O’Mara continued: “Eleven men died, countless wildlife species are impacted and miles of coastal wetlands are degraded, all because the oil giant put profits ahead of safety. While it will likely be decades before we fully comprehend the extent of damage to wildlife, we do know that nearly five years after the explosion, dolphins are dying in high numbers, sea turtles are failing to nest, and oyster production remains low.”
In a press statement, Kara Lankford, Ocean Conservancy’s interim director of the Gulf Restoration Program, said that she hopes BP will be charged with the maximum fines. “It is time for BP to make it right in the Gulf, so that we can begin the full restoration process,” Lankford said.
Lankford added that funding must be “made available to monitor the Gulf ecosystem and to restore the offshore environment where the oil disaster began,” and that the final court order must provide a “transparent decision-making process so that the public can participate in restoring the Gulf.”

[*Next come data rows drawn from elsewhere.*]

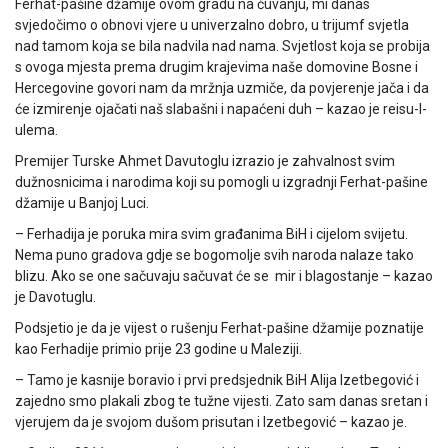
Ferhat-pašine džamije ovom gradu na čuvanju, mi danas
svjedočimo o obnovi vjere u univerzalno dobro, u trijumf svjetla
nad tamom koja se bila nadvila nad nama. Svjetlost koja se probija
s ovoga mjesta prema drugim krajevima naše domovine Bosne i
Hercegovine govori nam da mržnja uzmiče, da povjerenje jača i da
će izmirenje ojačati naš slabašni i napaćeni duh – kazao je reisu-l-
ulema.
Premijer Turske Ahmet Davutoglu izrazio je zahvalnost svim
dužnosnicima i narodima koji su pomogli u izgradnji Ferhat-pašine
džamije u Banjoj Luci.
– Ferhadija je poruka mira svim građanima BiH i cijelom svijetu.
Nema puno gradova gdje se bogomolje svih naroda nalaze tako
blizu. Ako se one sačuvaju sačuvat će se mir i blagostanje – kazao
je Davotuglu.
Podsjetio je da je vijest o rušenju Ferhat-pašine džamije poznatije
kao Ferhadije primio prije 23 godine u Maleziji.
– Tamo je kasnije boravio i prvi predsjednik BiH Alija Izetbegović i
zajedno smo plakali zbog te tužne vijesti. Zato sam danas sretan i
vjerujem da je svojom dušom prisutan i Izetbegović – kazao je.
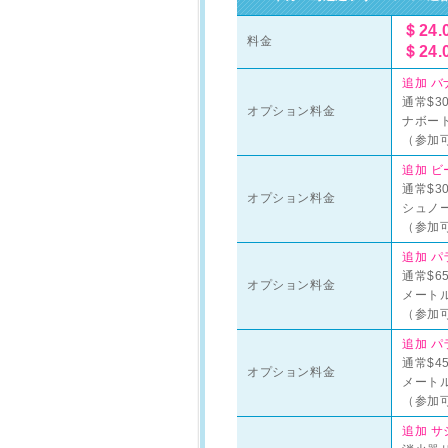
＄24.
料金
＄24.
追加 バ
通常$3
オプション料金
ナボート
（参加可
追加 ビ
通常$3
オプション料金
シュノ
（参加可
追加 パ
通常$6
オプション料金
メート
（参加可
追加 パ
通常$4
オプション料金
メート
（参加可
追加 サ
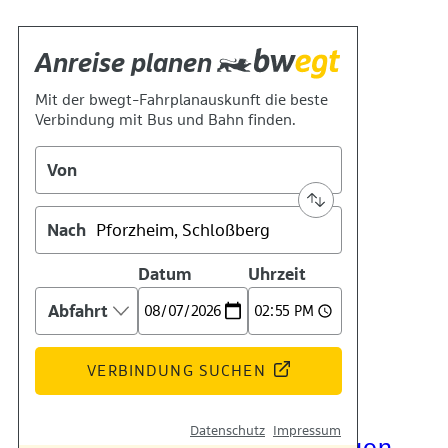
Kontakt
Kino
Das Team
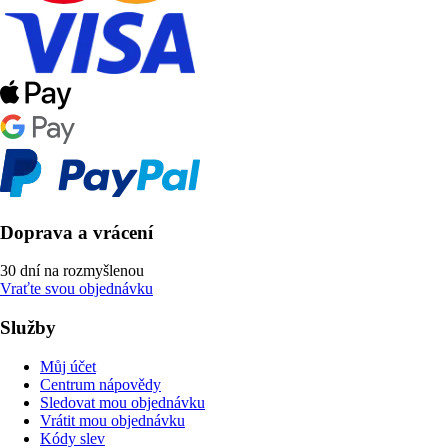
Doprava a vrácení
30 dní na rozmyšlenou
Vraťte svou objednávku
Služby
Můj účet
Centrum nápovědy
Sledovat mou objednávku
Vrátit mou objednávku
Kódy slev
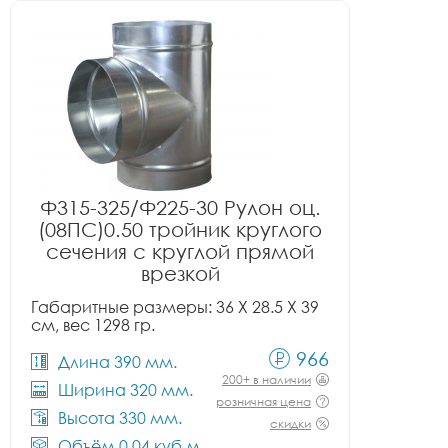
Ф315-325/Ф225-30 Рулон оц.
(08ПС)0.50 тройник круглого
сечения с круглой прямой
врезкой
Габаритные размеры: 36 X 28.5 X 39
см, вес 1298 гр.
966
Длина 390 мм.
200+ в наличии
Ширина 320 мм.
розничная цена
Высота 330 мм.
скидки
Объём 0.04 куб.м.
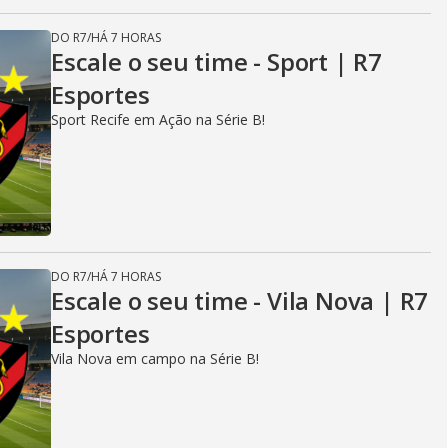
DO R7
/
HÁ 7 HORAS
Escale o seu time - Sport | R7
Esportes
Sport Recife em Ação na Série B!
DO R7
/
HÁ 7 HORAS
Escale o seu time - Vila Nova | R7
Esportes
Vila Nova em campo na Série B!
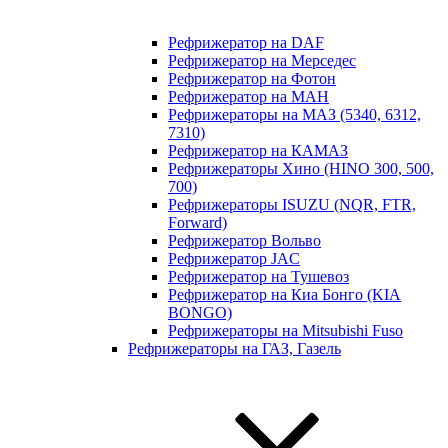
Рефрижератор на DAF
Рефрижератор на Мерседес
Рефрижератор на Фотон
Рефрижератор на МАН
Рефрижераторы на МАЗ (5340, 6312,
7310)
Рефрижератор на КАМАЗ
Рефрижераторы Хино (HINO 300, 500,
700)
Рефрижераторы ISUZU (NQR, FTR,
Forward)
Рефрижератор Вольво
Рефрижератор JAC
Рефрижератор на Тушевоз
Рефрижератор на Киа Бонго (KIA
BONGO)
Рефрижераторы на Mitsubishi Fuso
Рефрижераторы на ГАЗ, Газель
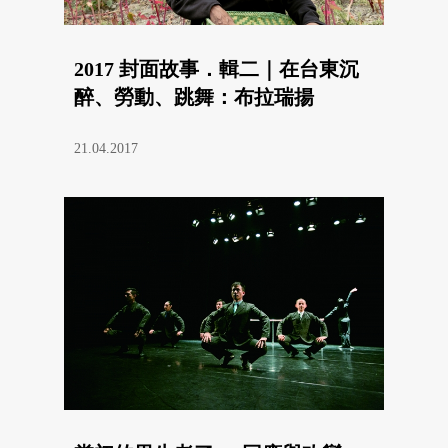
2017 封面故事．輯二｜在台東沉
醉、勞動、跳舞：布拉瑞揚
21.04.2017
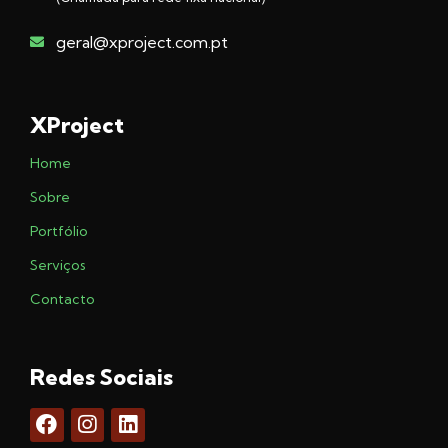
geral@xproject.com.pt
XProject
Home
Sobre
Portfólio
Serviços
Contacto
Redes Sociais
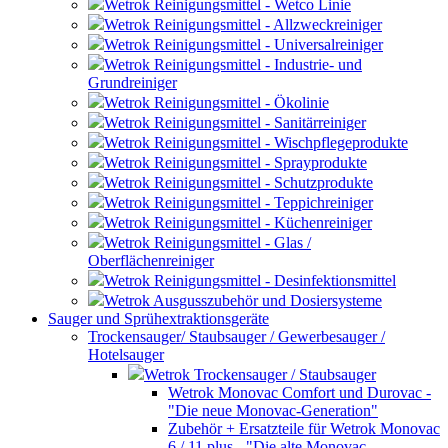
Wetrok Reinigungsmittel - Wetco Linie
Wetrok Reinigungsmittel - Allzweckreiniger
Wetrok Reinigungsmittel - Universalreiniger
Wetrok Reinigungsmittel - Industrie- und
Grundreiniger
Wetrok Reinigungsmittel - Ökolinie
Wetrok Reinigungsmittel - Sanitärreiniger
Wetrok Reinigungsmittel - Wischpflegeprodukte
Wetrok Reinigungsmittel - Sprayprodukte
Wetrok Reinigungsmittel - Schutzprodukte
Wetrok Reinigungsmittel - Teppichreiniger
Wetrok Reinigungsmittel - Küchenreiniger
Wetrok Reinigungsmittel - Glas /
Oberflächenreiniger
Wetrok Reinigungsmittel - Desinfektionsmittel
Wetrok Ausgusszubehör und Dosiersysteme
Sauger und Sprühextraktionsgeräte
Trockensauger/ Staubsauger / Gewerbesauger /
Hotelsauger
Wetrok Trockensauger / Staubsauger
Wetrok Monovac Comfort und Durovac -
"Die neue Monovac-Generation"
Zubehör + Ersatzteile für Wetrok Monovac
6 / 11 plus - "Die alte Monovac-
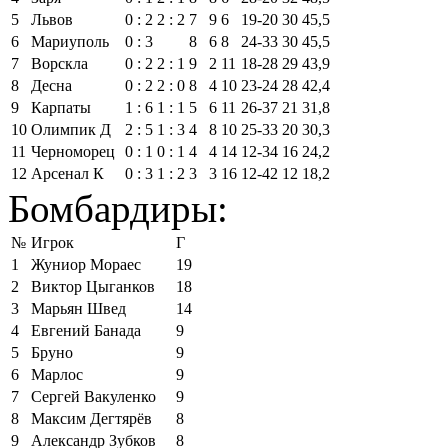
5
Львов
0 : 2
2 : 2
7
9
6
19‑20
30
45,5
6
Мариуполь
0 : 3
8
6
8
24‑33
30
45,5
7
Ворскла
0 : 2
2 : 1
9
2
11
18‑28
29
43,9
8
Десна
0 : 2
2 : 0
8
4
10
23‑24
28
42,4
9
Карпаты
1 : 6
1 : 1
5
6
11
26‑37
21
31,8
10
Олимпик Д
2 : 5
1 : 3
4
8
10
25‑33
20
30,3
11
Черноморец
0 : 1
0 : 1
4
4
14
12‑34
16
24,2
12
Арсенал К
0 : 3
1 : 2
3
3
16
12‑42
12
18,2
Бомбардиры:
№
Игрок
Г
1
Жуниор Мораес
19
2
Виктор Цыганков
18
3
Марьян Швед
14
4
Евгений Банада
9
5
Бруно
9
6
Марлос
9
7
Сергей Вакуленко
9
8
Максим Дегтярёв
8
9
Александр Зубков
8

Should BP be forced to pay the maximum penalty, it would amount to the largest fine levied by the government for an environmental disaster. However, environmentalists agree it is still insufficient to cover the human and ecological loss.
David Pettit, a senior attorney for the Natural Resources Defense Council, told the Times-Picayune that civil trial is the “biggest test of the Clean Water Act and its penalty provisions.” The trial, he said, has shown that the law “has the teeth needed to deter future spills.”